Standard deviation of a list

Question

I want to find mean and standard deviation of 1st, 2nd,... digits of several (Z) lists. For example, I have

A_rank=[0.8,0.4,1.2,3.7,2.6,5.8]
B_rank=[0.1,2.8,3.7,2.6,5,3.4]
C_Rank=[1.2,3.4,0.5,0.1,2.5,6.1]
# etc (up to Z_rank )...

Now I want to take the mean and std of *_Rank[0], the mean and std of *_Rank[1], etc.
(ie: mean and std of the 1st digit from all the (A..Z)_rank lists;
the mean and std of the 2nd digit from all the (A..Z)_rank lists;
the mean and std of the 3rd digit...; etc).

score 199 · Answer 1 · edited Jun 29 '17 at 17:59

199

Since Python 3.4 / PEP450 there is a statistics module in the standard library, which has a method stdev for calculating the standard deviation of iterables like yours:

>>> A_rank = [0.8, 0.4, 1.2, 3.7, 2.6, 5.8]
>>> import statistics
>>> statistics.stdev(A_rank)
2.0634114147853952

edited Jun 29 '17 at 17:59

Zach Young

10,137
4
32
53

answered Feb 02 '14 at 00:27

Bengt

14,011
7
48
66

48

It's worth pointing out that `pstddev` should probably be used instead if your list represents the entire population (i.e. the list is not a sample of a population). `stddev` is calculated using sample variance and will overestimate the population mean. – Alex Riley Jan 03 '15 at 17:55
8

The functions are actually called [`stdev`](https://docs.python.org/3.4/library/statistics.html#statistics.stdev) and [`pstdev`](https://docs.python.org/3.4/library/statistics.html#statistics.pstdev), not using `std` for `standard` as one would expect. I couldn't edit the post as edits need to modify at least 6 chars... – mknaf Jan 06 '17 at 16:00

NPE · Answer 2 · 2013-03-13T15:50:43.370

120

I would put A_Rank et al into a 2D NumPy array, and then use numpy.mean() and numpy.std() to compute the means and the standard deviations:

In [17]: import numpy

In [18]: arr = numpy.array([A_rank, B_rank, C_rank])

In [20]: numpy.mean(arr, axis=0)
Out[20]: 
array([ 0.7       ,  2.2       ,  1.8       ,  2.13333333,  3.36666667,
        5.1       ])

In [21]: numpy.std(arr, axis=0)
Out[21]: 
array([ 0.45460606,  1.29614814,  1.37355985,  1.50628314,  1.15566239,
        1.2083046 ])

edited Mar 13 '13 at 15:50

answered Mar 13 '13 at 15:42

NPE

486,780
108
951
1,012

2

the result of numpy.std is not correct. Given these values: 20,31,50,69,80 and put in Excel using STDEV.S(A1:A5) the result is 25,109 NOT 22,45. – Jim Clermonts Oct 01 '15 at 09:28
24

@JimClermonts It has nothing to do with correctness. Whether or not ddof=0 (default, interprete data as population) or ddof=1 (interprete it as samples, i.e. estimate true variance) depends on what you're doing. – runDOSrun Jan 15 '16 at 10:32
20

To further clarify @runDOSrun's point, the Excel function `STDEV.P()` and the Numpy function `std(ddof=0)` calculate the *population* sd, or *uncorrected sample* sd, whilst the Excel function `STDEV.S()` and Numpy function `std(ddof=1)` calculate the *(corrected) sample* sd, which equals sqrt(N/(N-1)) times the population sd, where N is the number of points. See more: https://en.m.wikipedia.org/wiki/Standard_deviation#Corrected_sample_standard_deviation – binaryfunt Apr 09 '16 at 15:56

Alex Riley · Answer 3 · 2017-10-08T10:30:41.827

55

Here's some pure-Python code you can use to calculate the mean and standard deviation.

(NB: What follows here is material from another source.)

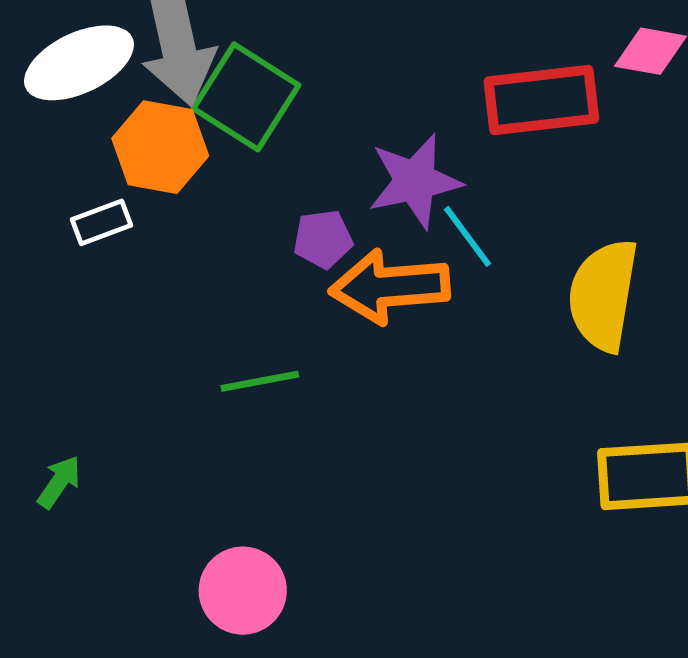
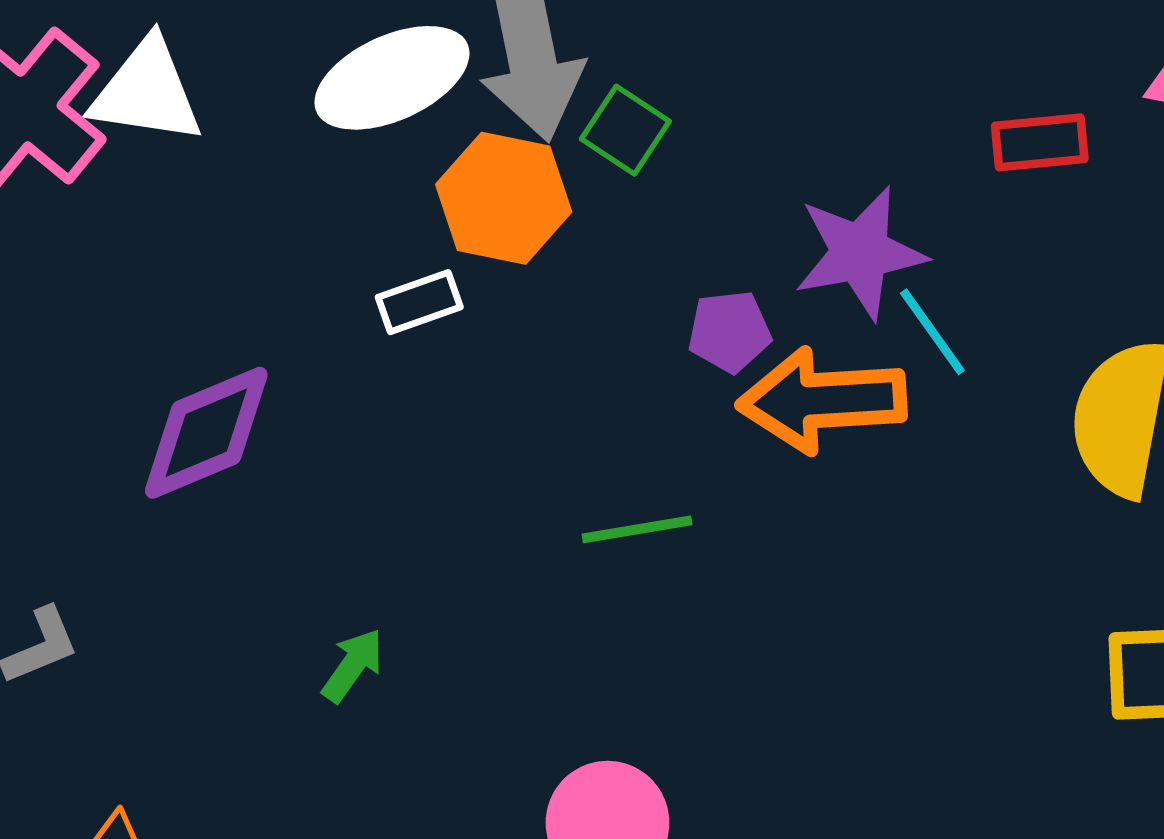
green square: (246, 97) -> (625, 130), size x0.6
red rectangle: (541, 100) -> (1040, 142), size x0.6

All code below is based on the statistics module in Python 3.4+.

def mean(data):
    """Return the sample arithmetic mean of data."""
    n = len(data)
    if n < 1:
        raise ValueError('mean requires at least one data point')
    return sum(data)/n # in Python 2 use sum(data)/float(n)

def _ss(data):
    """Return sum of square deviations of sequence data."""
    c = mean(data)
    ss = sum((x-c)**2 for x in data)
    return ss

def stddev(data, ddof=0):
    """Calculates the population standard deviation
    by default; specify ddof=1 to compute the sample
    standard deviation."""
    n = len(data)
    if n < 2:
        raise ValueError('variance requires at least two data points')
    ss = _ss(data)
    pvar = ss/(n-ddof)
    return pvar**0.5

Note: for improved accuracy when summing floats, the statistics module uses a custom function _sum rather than the built-in sum which I've used in its place.

Now we have for example:

>>> mean([1, 2, 3])
2.0
>>> stddev([1, 2, 3]) # population standard deviation
0.816496580927726
>>> stddev([1, 2, 3], ddof=1) # sample standard deviation
0.1

edited Oct 08 '17 at 10:30

answered Jan 03 '15 at 18:48

Alex Riley

169,130
45
262
238

1

Should it not be `pvar=ss/(n-1)` ? – Ranjith Ramachandra Jun 08 '15 at 13:28
2

@Ranjith: if you want to calculate the *sample* variance (or sample SD) you can use `n-1`. The code above is for the population SD (so there are `n` degrees of freedom). – Alex Riley Jun 08 '15 at 13:38
Hello Alex, Could you please post function for calculating sample standard deviation? I am limited with Python2.6, so I have to relay on this function. – Venu S Oct 08 '17 at 00:56
@VenuS: Hello, I've edited the `stddev` function so that it can calculate both sample and population standard deviations. – Alex Riley Oct 08 '17 at 10:29
isnt the sample standard deviation of that list 1.0? – KansaiRobot Jan 24 '22 at 02:35

score 22 · Answer 4 · edited Sep 15 '15 at 12:49

In Python 2.7.1, you may calculate standard deviation using numpy.std() for:

Population std: Just use numpy.std() with no additional arguments besides to your data list.
Sample std: You need to pass ddof (i.e. Delta Degrees of Freedom) set to 1, as in the following example:

numpy.std(< your-list >, ddof=1)

The divisor used in calculations is N - ddof, where N represents the number of elements. By default ddof is zero.

It calculates sample std rather than population std.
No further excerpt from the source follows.